One part of creating a data platform and pipelines is to choose data stores, which is the topic of this course.
Here, we will look into relational databases and NoSQL databases as well as data warehouses and data lakes. This way, you learn when to use the different databases and storages and how to incorporate them into your pipeline.
After this course you know how to store your data and how to actually choose the right data storage for your purpose. It helps you to understand the differences between the storage types and to make good decisions in your future work as a Data Engineer. In later courses I will also apply specific data stores out of the different categories.
Data Stores Basics
First of all, I will give you some basics at hand. You learn the difference between Online Transaction Processing (OLTP) and Online Analytical Processing (OLAP) and understand for which jobs you need which technique. Also you learn what is behind Extract Transform Load (ETL) and Extract Load Transform (ELT) and how this is linked to your databases and stores. At the end of this section, l give you a resource at hand where you can find out more information on the many different types of data stores and how they are ranked.

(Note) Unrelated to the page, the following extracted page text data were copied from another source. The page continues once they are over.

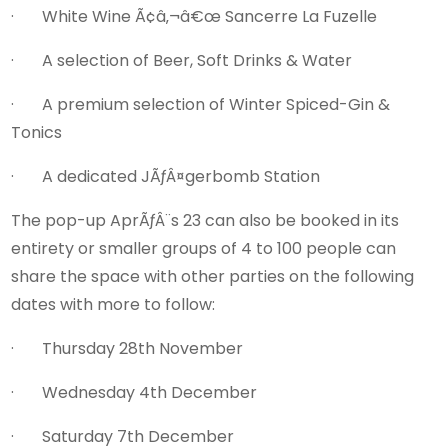
· White Wine Ã¢â‚¬â€œ Sancerre La Fuzelle
· A selection of Beer, Soft Drinks & Water
· A premium selection of Winter Spiced-Gin &
Tonics
· A dedicated JÃƒÂ¤gerbomb Station
The pop-up AprÃƒÂ¨s 23 can also be booked in its
entirety or smaller groups of 4 to 100 people can
share the space with other parties on the following
dates with more to follow:
· Thursday 28th November
· Wednesday 4th December
· Saturday 7th December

You learn how to choose the right data stores for your purposes by going through a step-by-step guide. This you can apply any time when it comes to choosing the ideal data storage. Afterwards we dig a bit deeper into relational databases and their features. I will explain to you the concepts of CRUD and ACID and also have a look at some database examples.
I will talk about NoSQL databases, their features and important types, such as document stores, wide column stores, time series and search engines. You also learn about tradeoffs between read and write performance and why setting your own goals is so important.
Data Warehouses & Data Lakes
In the end, I will explain to you what data warehouses and data lakes are. This way, you understand what these tools are used for and in which situation you should use them.